Così si è manifestato, una volta di più, il tratto irresistibile del collettivo multietnico britannico, che ha replicato le vorticose performance portate a Brescia e dintorni negli anni passati. Dimostrando come un progetto nato quasi per caso nei primi anni ‘90 (esito brillante di un laboratorio londinese che aveva organizzato una serie di workshop estivi per insegnare ai bambini della comunità asiatica i rudimenti della tecnologia musicale) sia divenuto un supergruppo che - nonostante i cambi di formazione - può vantare una linea artistica precisa e raffinata, all’insegna di una contaminazione spinta, sperimentale e continua, che però fa leva su alcuni punti fermi: duri ritmi ragga-jungle, linee di basso indu-dub, batteria pulsante e flauti struggenti, combinati con i suoni tradizionali «bengali» che in origine alcuni dei membri della band hanno evidentemente campionato dalle collezioni di dischi dei loro genitori. Il tutto a supporto di liriche impegnate, sparate nello stile furioso e veloce del dancehall o in quello del rap.

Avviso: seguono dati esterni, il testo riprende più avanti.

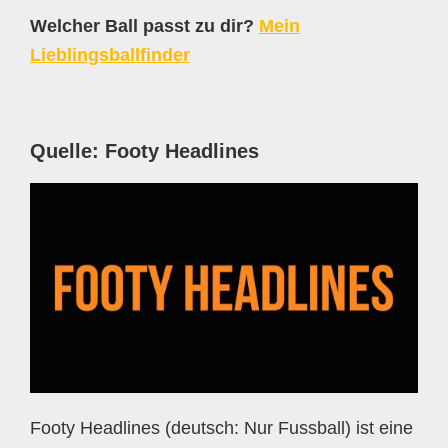
Welcher Ball passt zu dir?
Mein
Lieblingsballfinder
Quelle: Footy Headlines
Footy Headlines (deutsch: Nur Fussball) ist eine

Dall’apertura con la strumentale «Mindlock» alla ieratica «The Signal and the Noise», dall’avvenire mal ipotecato di «Stealing the Future» alla stigmatizzazione del classismo di «Access Denied», dall’assolo di flauto di Nathan Flutebox alle cavalcate spaziali di «Flyover» e «Naxalite», dal garbuglio «Can’t Pay, Won’t Pay» alla salmodiante «Oil»: c’è di tutto, ed è tutto effervescente, avvolgente, trascinante.